Problem requirements>
What are the lines below, starting at the line containing "Youth (70, 406)" and ending at the line containing "Past Member Legislation (341, 836)"? Write them out exactly, ends included, without pictures.

Extracted information>
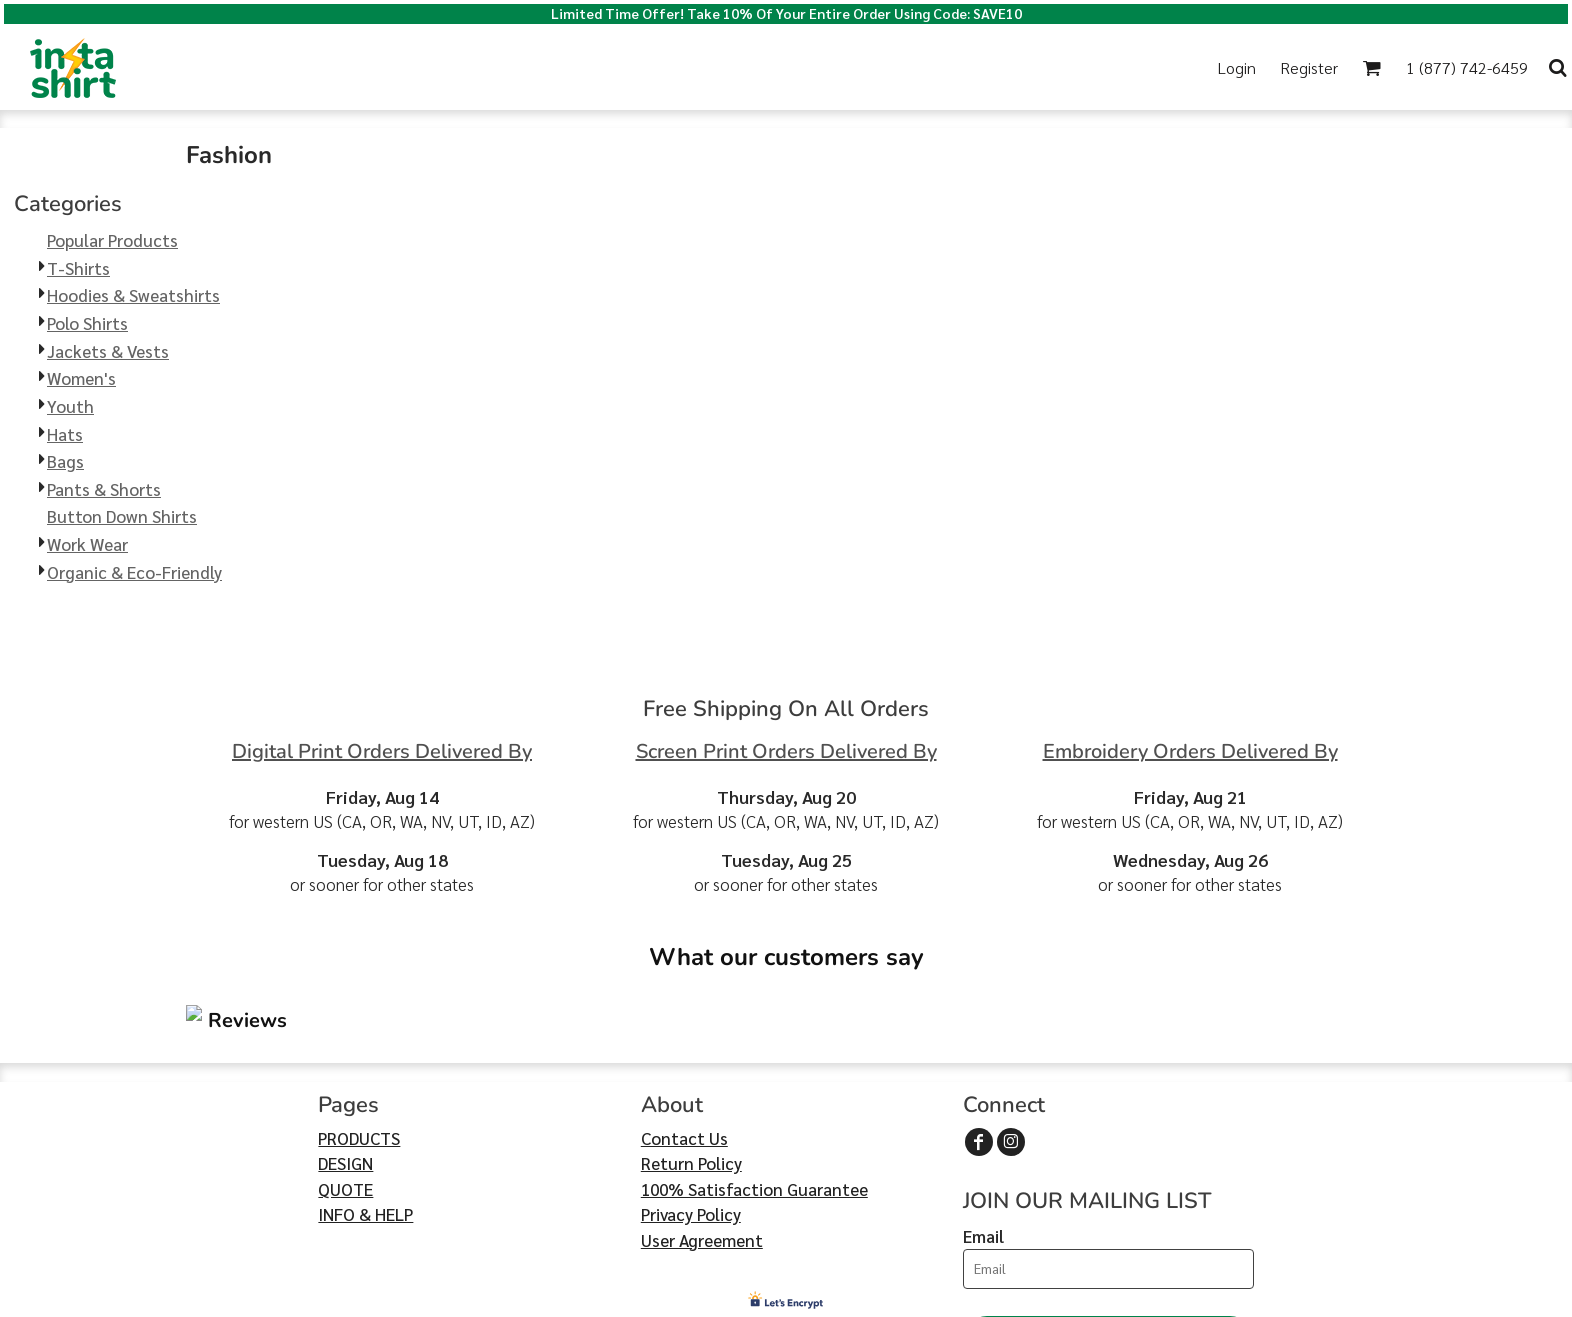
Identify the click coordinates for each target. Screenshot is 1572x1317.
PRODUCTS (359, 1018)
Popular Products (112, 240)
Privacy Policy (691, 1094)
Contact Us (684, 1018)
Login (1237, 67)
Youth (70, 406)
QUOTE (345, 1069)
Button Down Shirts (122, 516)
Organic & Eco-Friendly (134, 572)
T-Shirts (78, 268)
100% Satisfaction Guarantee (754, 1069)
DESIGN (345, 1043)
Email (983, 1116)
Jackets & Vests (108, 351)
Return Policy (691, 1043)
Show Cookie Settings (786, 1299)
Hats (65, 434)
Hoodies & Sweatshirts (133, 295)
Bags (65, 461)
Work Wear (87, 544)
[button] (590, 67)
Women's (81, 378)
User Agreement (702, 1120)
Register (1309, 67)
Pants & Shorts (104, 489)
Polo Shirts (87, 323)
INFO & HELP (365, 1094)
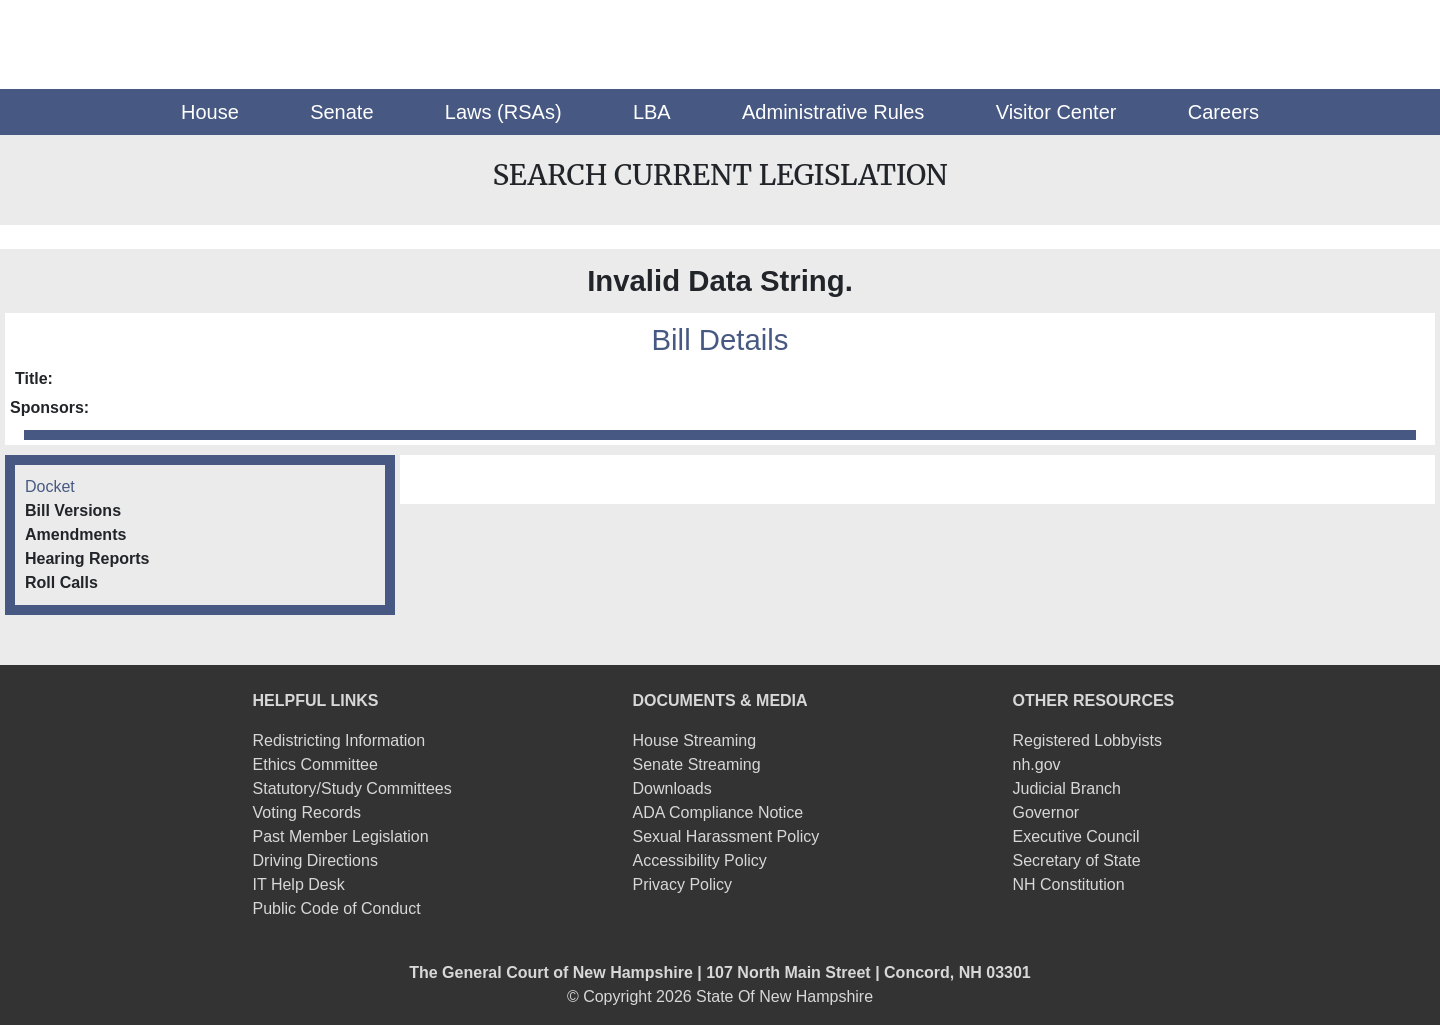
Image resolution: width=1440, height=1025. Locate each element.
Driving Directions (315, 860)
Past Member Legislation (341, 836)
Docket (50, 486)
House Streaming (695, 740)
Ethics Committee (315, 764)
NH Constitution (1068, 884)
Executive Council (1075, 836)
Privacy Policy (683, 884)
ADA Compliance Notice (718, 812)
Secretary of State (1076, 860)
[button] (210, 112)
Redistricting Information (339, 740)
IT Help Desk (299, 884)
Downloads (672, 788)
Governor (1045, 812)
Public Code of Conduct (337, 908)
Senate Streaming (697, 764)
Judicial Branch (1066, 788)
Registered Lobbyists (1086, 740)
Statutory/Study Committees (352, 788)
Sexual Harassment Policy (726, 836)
...
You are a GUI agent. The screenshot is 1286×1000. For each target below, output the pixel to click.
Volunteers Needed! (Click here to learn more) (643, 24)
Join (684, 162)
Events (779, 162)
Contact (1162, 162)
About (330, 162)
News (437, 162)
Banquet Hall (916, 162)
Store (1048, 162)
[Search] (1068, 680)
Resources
==
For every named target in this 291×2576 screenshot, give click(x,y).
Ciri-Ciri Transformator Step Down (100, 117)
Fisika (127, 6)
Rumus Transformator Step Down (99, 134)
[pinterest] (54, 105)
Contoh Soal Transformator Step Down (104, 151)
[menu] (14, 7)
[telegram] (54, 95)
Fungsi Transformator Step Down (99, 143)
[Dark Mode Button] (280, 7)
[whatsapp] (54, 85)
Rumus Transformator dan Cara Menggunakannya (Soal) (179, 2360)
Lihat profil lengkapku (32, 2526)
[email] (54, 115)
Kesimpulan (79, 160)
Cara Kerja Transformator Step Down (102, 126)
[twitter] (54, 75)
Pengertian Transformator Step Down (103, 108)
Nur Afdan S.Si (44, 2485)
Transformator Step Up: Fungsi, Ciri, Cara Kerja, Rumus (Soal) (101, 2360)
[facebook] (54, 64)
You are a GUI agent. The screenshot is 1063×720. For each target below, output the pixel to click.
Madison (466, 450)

Problem solution>
Youth (70, 406)
QUOTE (345, 1069)
Button Down Shirts (122, 516)
Organic & Eco-Friendly (134, 572)
T-Shirts (78, 268)
100% Satisfaction Guarantee (754, 1069)
DESIGN (345, 1043)
Email (983, 1116)
Jackets & Vests (108, 351)
Return Policy (691, 1043)
Show Cookie Settings (786, 1299)
Hats (65, 434)
Hoodies & Sweatshirts (133, 295)
Bags (65, 461)
Work Wear (87, 544)
[button] (590, 67)
Women's (81, 378)
User Agreement (702, 1120)
Register (1309, 67)
Pants & Shorts (104, 489)
Polo Shirts (87, 323)
INFO & HELP (365, 1094)
Image resolution: width=1440, height=1025. Locate each element.
Driving Directions (315, 860)
Past Member Legislation (341, 836)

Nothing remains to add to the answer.